This cohort study was performed at the Third Xiangya Hospital of Central South University (TXYHCSU). All of the female employees (N = 8992) from 373 organizations were enrolled in our study when they attended the annual employee health exam at the TXYHCSU between January 2010 and June 2014. The selected organizations were administrative institutions or local government units, arranging health exams for employees (including the retired) every year. All of the participants were followed for 12 months following enrollment. The subjects (N = 173) who were maiden, pregnant, or planned to become pregnant in the next year; were taking immunosuppressants; or had undergone amputation of the cervix at baseline were excluded. Furthermore, women (N = 194) who may already have had persistent HPV infection at enrollment (with cervical thin prep cytologic test results worse than atypical squamous cells of undetermined significance at baseline) were also excluded. Another 27 subjects were lost to follow-up and were excluded from analysis because of death or job change, resulting in a final sample size of 8598.

Data Collection

All of the study procedures were approved by the human investigation committees at the TXYHCSU and Central South University. The eligible subjects were informed about the cohort study upon their arrival at the hospital for their annual health exam. After obtaining written consent, an in-person interview was conducted at baseline by trained interviewers using a standardized and structured questionnaire. The questionnaire covered information on demographics, reproductive history, lifestyle factors, medical history including a diagnosis of hypertension or diabetes, and prescription drug use for hypertension, diabetes, or lipid-lowering.
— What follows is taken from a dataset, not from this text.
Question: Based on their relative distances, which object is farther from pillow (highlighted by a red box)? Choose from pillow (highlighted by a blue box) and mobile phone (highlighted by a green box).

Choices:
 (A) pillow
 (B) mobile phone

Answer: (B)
Cervical specimens were collected both at the time of enrollment and 12 months later by qualified gynecologists with cervical brushes. The brush heads with collected specimens were stored in a 4 °C fridge in capped bottles with preserving liquid and processed for HPV DNA genotyping within 1 week. HPV genotyping by HybriMax was performed with an HPV GenoArray Test Kit (HybriBio Ltd., Chaozhou, China) according to the manufacturer's instructions.¹⁶ Briefly, after the steps of DNA extraction from cervical cells, gene amplification (PCR), and diversion hybridization, 21 types of HPV could be detected, including 15 high oncogenic risk types (HR-HPV: 16, 18, 31, 33, 35, 39, 45, 51, 52, 53, 56, 58, 59, 66, and 68) and 6 low oncogenic risk types (low-risk type HPV LR-HPV: 6, 11, 42, 43, 44, and 81).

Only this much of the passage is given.